WHAT YOU HAVE TO DO >>
Write the records out again exactly as they read, dropping any picture they hold.

Stored dataset items:
########################################

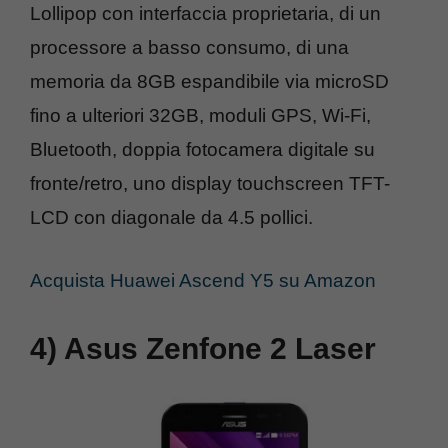
Lollipop con interfaccia proprietaria, di un
processore a basso consumo, di una
memoria da 8GB espandibile via microSD
fino a ulteriori 32GB, moduli GPS, Wi-Fi,
Bluetooth, doppia fotocamera digitale su
fronte/retro, uno display touchscreen TFT-
LCD con diagonale da 4.5 pollici.
Acquista Huawei Ascend Y5 su Amazon
4) Asus Zenfone 2 Laser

########################################

THE ANSWER >>
Lollipop con interfaccia proprietaria, di un
processore a basso consumo, di una
memoria da 8GB espandibile via microSD
fino a ulteriori 32GB, moduli GPS, Wi-Fi,
Bluetooth, doppia fotocamera digitale su
fronte/retro, uno display touchscreen TFT-
LCD con diagonale da 4.5 pollici.
Acquista Huawei Ascend Y5 su Amazon
4) Asus Zenfone 2 Laser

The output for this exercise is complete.